データが興味深くなるのはファンダムを細分化する点からだ。今回の分析は公演当日の行動パターンを基準に利用者を3つのグループに分けた。NOLチケット、NETFLIX、Weverse(ウィーバース)を一緒に使った「オンラインスーパーファンダム」(約1万8,000人)、NETFLIXとWeverseを一緒に使った「オンラインライトファンダム」(約4万9,000人)、そして、公演当日に初めてNETFLIXを利用した残りの視聴者(114万人)だ。

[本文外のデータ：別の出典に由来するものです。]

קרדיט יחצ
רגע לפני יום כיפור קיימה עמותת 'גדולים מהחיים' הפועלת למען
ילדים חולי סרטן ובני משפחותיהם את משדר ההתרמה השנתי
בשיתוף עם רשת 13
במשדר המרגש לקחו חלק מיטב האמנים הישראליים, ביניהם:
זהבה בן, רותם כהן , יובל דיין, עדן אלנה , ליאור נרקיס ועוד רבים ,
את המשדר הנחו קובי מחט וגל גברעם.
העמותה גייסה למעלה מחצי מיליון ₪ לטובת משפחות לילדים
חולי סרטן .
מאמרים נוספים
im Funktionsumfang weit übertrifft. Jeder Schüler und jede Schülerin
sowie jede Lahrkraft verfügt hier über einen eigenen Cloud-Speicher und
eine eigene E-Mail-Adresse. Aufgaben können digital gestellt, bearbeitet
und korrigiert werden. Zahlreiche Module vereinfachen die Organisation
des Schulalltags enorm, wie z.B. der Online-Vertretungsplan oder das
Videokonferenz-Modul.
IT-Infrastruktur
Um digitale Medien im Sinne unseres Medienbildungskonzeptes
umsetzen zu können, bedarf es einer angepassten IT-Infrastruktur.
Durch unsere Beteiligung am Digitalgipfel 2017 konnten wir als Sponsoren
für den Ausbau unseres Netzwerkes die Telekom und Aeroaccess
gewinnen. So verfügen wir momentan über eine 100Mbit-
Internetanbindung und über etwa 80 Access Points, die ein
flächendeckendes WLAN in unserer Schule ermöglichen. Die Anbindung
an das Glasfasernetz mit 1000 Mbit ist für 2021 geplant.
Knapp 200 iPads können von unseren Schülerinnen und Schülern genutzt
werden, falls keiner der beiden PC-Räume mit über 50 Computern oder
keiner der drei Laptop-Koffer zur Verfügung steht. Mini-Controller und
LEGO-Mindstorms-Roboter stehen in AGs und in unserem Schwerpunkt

同じ日に、同じ公演を見ていながら、3つのグループは全く違う消費回路を回っていた。
最も顕著な違いは、オンラインスーパーファンダムのSNS使用量だ。一般視聴者に比べ206%高く、OTTアプリの使用数は115%多かった。プラットフォーム上でコンテンツを消費し、コミュニティを維持するのに圧倒的多くの時間を費やす集団だ。

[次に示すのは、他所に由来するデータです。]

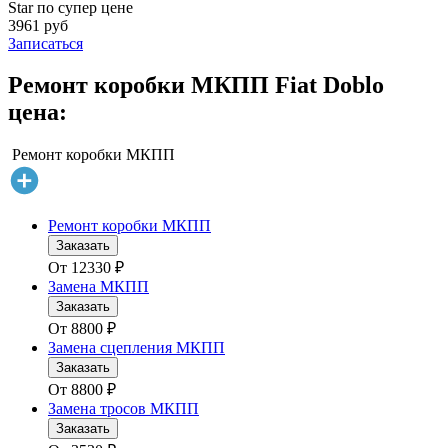
Star по супер цене
3961 руб
Записаться
Ремонт коробки МКПП Fiat Doblo
цена:
Ремонт коробки МКПП
Ремонт коробки МКПП
Заказать
От
12330
₽
Замена МКПП
Заказать
От
8800
₽
Замена сцепления МКПП
Заказать
От
8800
₽
Замена тросов МКПП
Заказать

オフラインで現場を訪れたファンダムは違った。簡易決済の使用が104%高く、地図アプリの使用時間は90%長かった。見知らぬ場所を移動して決済を繰り返す行動がデータにそのまま反映された。一方、音楽アプリの使用時間はむしろ19%低かった。現場で公演を聴いている間、あえてアプリで音楽を再生させる必要がなかったからだ。
ファンダムオーディエンス全体を見ると消費性向の輪郭も明らかになった。旅行・交通アプリの使用率が92.8%に達し、OTTアプリの月間使用時間は1人当たり53時間だった。SNS・コミュニティアプリは平均3.32個を使用し、配信アプリの月10回以上の使用率も34.5%だった。デジタルプラットフォーム全般にわたって高い関与度を示すグループだ。
公演は一日のイベントだったが、ファンダムはその前後ではるかに長い消費の流れを作り出した。会場は単純な公演会場ではなく、データ生成装置に置き換わった。